Interessantissima la storia della Juventus e del Torino, sponsorizzate praticamente dalla stessa azienda. Vittorio Merloni, uno dei più illuminati imprenditori italiani decise di legare il marchio Ariston (sinonimo di famiglia) ai bianconeri e Indesit al più rampante (seppur meno vincente) Torino. Curioso il seguito della storia con l’azienda che, a metà degli anni 2000, cambierà nome da Merloni Elettrodomestici a Indesit sostituendo il marchio Ariston con il più internazionale Hotpoint.
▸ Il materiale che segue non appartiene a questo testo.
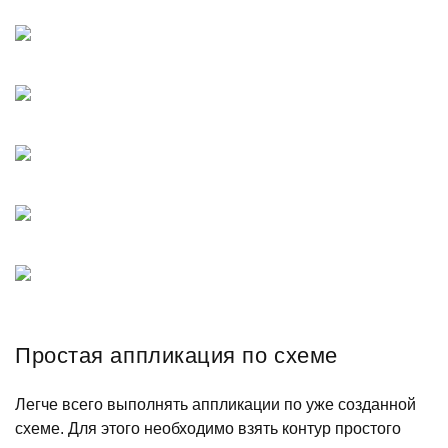
Простая аппликация по схеме
Легче всего выполнять аппликации по уже созданной
схеме. Для этого необходимо взять контур простого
Eppure sono ancora convinto che nessuno dei tifosi di allora abbia dimenticato quel logo Ariston sulla maglia di Le Roy Platini per il quale fu costruito addirittura uno stadio, a Fabriano, sede del quartier generale Merloni, per permettergli una passerella in amichevole.
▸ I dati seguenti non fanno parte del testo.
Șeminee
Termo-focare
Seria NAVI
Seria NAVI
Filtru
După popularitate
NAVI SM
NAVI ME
Non faccio fatica a ricordare abbinamenti di squadre volgarmente definite di seconda fascia: il mitico “Cocif” dell’Ascoli (che vendeva Cocif?), la Banca del Salento e il Banco di Pescopagano per Lecce e Foggia, Sud Leasing per il mio Bari. E ancora Dietalat per l’Avellino, Mita per il Como prima e in Genoa poi, Canon e Ricoh per il Verona, Crodino per la Fiorentina e Orogel per il Cesena. E il discorso può essere esteso all’estero. Chi non ricorda il mitico Commodore sulle casacche del Bayern? E sono sicuro che tutti sapranno di che squadra parlo se dico Candy. Fu De Laurentis, prima di legarsi all’ormai storico Acqua Lete, a cambiare lo stato delle cose. Occupandosi di cinema propose di sponsorizzare le maglie del suo Napoli con il nome di un film, cambiando le casacche a seconda della programmazione delle sale. In un panorama sempre meno romantico, una menzione d’obbligo va al Barcellona, che ha resistito alla tentazione da sponsor fino a 5 anni fa (poi arrivo l’Unicef e Mourinho con i suoi porquè), e ovviamente all’Athletic di Bilbao che cedette nel 2008 a Repsol, salvo poi fare marcia indietro. Mantenendo saldo invece l’altro principio: solo giocatori baschi (e navarri) in squadra, nessuno “straniero”.
Quali strade percorreranno in futuro le nostre società? A quali marchi si legheranno? E l’iniziativa dell’Udinese rimarrà isolata o verrà in qualche modo ripresa da altre squadre? Non so se abbia ancora senso legarsi per molto tempo ad un marchio. In un’epoca dove tutto cambia in fretta, la percezione dei consumatori è mordi e fuggi e il linguaggio dei social e dei blog ha soppiantato quello della tv, è forse questo il modo migliore per far parlare di un brand. Ma siamo qui per discuterne.
A proposito: quale maglia e con quale sponsor avete conservato nel vostro cassetto? E quale nei vostri ricordi? Raccontatemelo.